PRESIDENT Clinton was in no win position. Sign the waiver to postpone the sanctions section in the Helms law and he loses the strong Cuban American vote in two key states, Florida and New Jersey.
Don't sign the waiver and he unretaliatory measures from EU and his closer trading partners Canada and Mexico. He also the strong displeasure of the business community which will be at the receiving end of the retaliation.
The President has come up with a compromise which buys time but does not affect the travel restrictions clause already in effect and causing strong reaction.
Yesterday he addressed another and postponed for six months the date on which US companies can sue foreign companies for compensation if they have invested in property in Cuba which was confiscated when Fidel Castro took over in 1959.
The influential business sector, the Administration for the most part and most of the media oppose the Helms Burton law. It is seen as an ill judged cocktail mixing Cuba and election politics and pandering to a lobby which demonises Dr Castro and is based on events of almost 40 years ago.
It is irritating to many Americans' to have an outdated Marxist state just off its shores which has survived a US economic blockade and is now getting a new lease of life through foreign investment.
But it is not seen as a major issue.
It is so seen, of course, by the Cuban exile community concentrated in Florida and New Jersey and for companies and individuals who have never been compensated for Dr Castro's nationalisation of their property. This is a valid point namely, that some foreign companies are profiting from "stolen" property.
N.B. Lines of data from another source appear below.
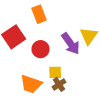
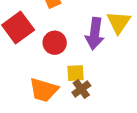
purple arrow: (71, 44) -> (95, 34), turned 45

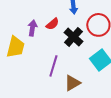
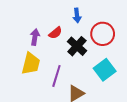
yellow trapezoid: (15, 47) -> (31, 64), moved

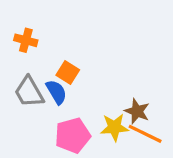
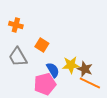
blue semicircle: (56, 92) -> (53, 70), moved
yellow star: (114, 127) -> (71, 65), moved

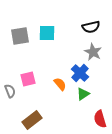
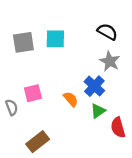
black semicircle: (91, 27) -> (107, 32), turned -138
red semicircle: (100, 119) -> (118, 127), moved

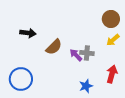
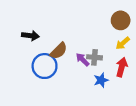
red arrow: (112, 74) -> (122, 67), moved
blue circle: (21, 79) -> (45, 66), moved
blue star: (86, 86) -> (101, 80), moved

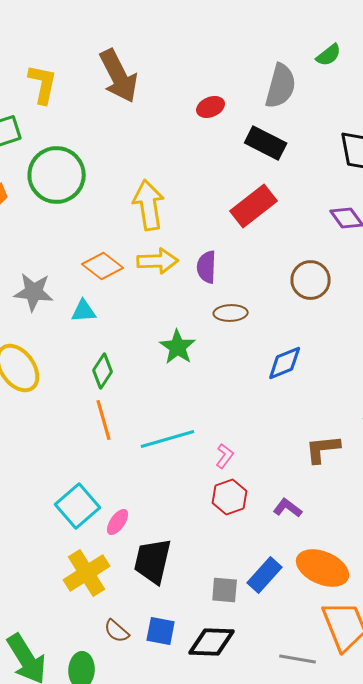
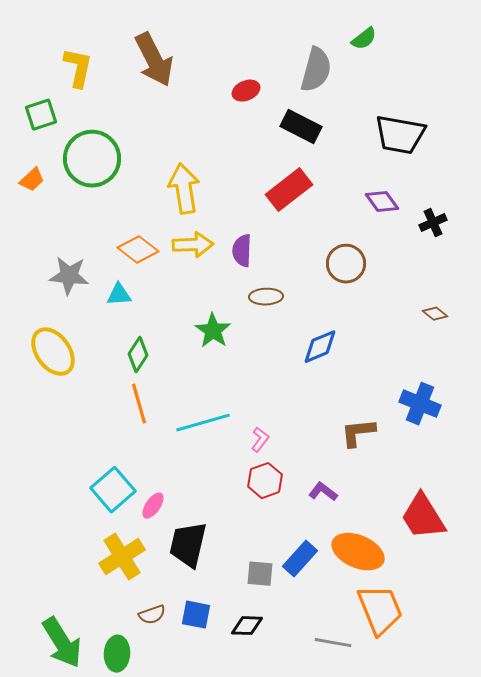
brown semicircle: (117, 631) -> (152, 615), turned -60
black diamond: (212, 642) -> (247, 626), size x0.7

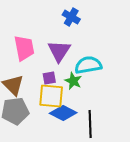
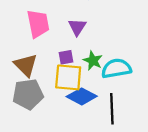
purple triangle: (59, 51) -> (77, 27), size x0.7
cyan semicircle: (88, 65) -> (116, 68), moved

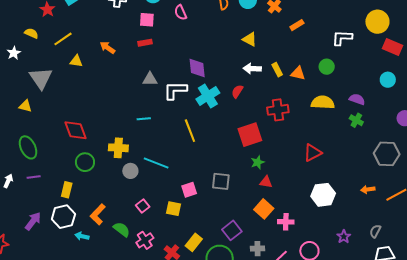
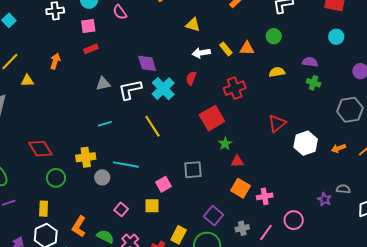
orange arrow: (107, 48) -> (55, 61), turned 84
yellow semicircle: (323, 102) -> (277, 72), size x0.7
white hexagon: (323, 195) -> (306, 143), moved
gray semicircle: (375, 231) -> (343, 189), moved, turned 80

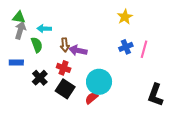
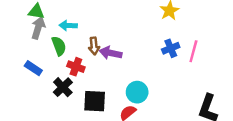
blue rectangle: (16, 62) -> (33, 68), turned 32
red cross: (64, 68) -> (76, 67), moved
cyan circle: (99, 82) -> (137, 92), size x0.7
black square: (65, 89) -> (95, 101), turned -30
The Helms Burton Bill co-sponsored by the redoubtable Senator Jesse Helms from North Carolina and Representative Dan Burton from Indiana both Republicans was calculated to turn the screws on both Castro and Clinton in an election year while there was still a Republican majority in the House and Senate to ensure its passage.
But the so called "extra territorial" measures which would allow non US companies and nationals to be penalised and sued in US courts rang alarm bells in the State Department which knew the kind of reaction to expect from "allies" in Nato and the EU.
In the Western hemisphere, President Clinton risked seeing his hard won North American Free Trade Agreement (NAFTA) with Canada and Mexico put under huge strain. In addition, the President's plans for extending the pact to embrace Central and South America in a Free Trade Area of the Americas (FTAA) would also be jeopardised.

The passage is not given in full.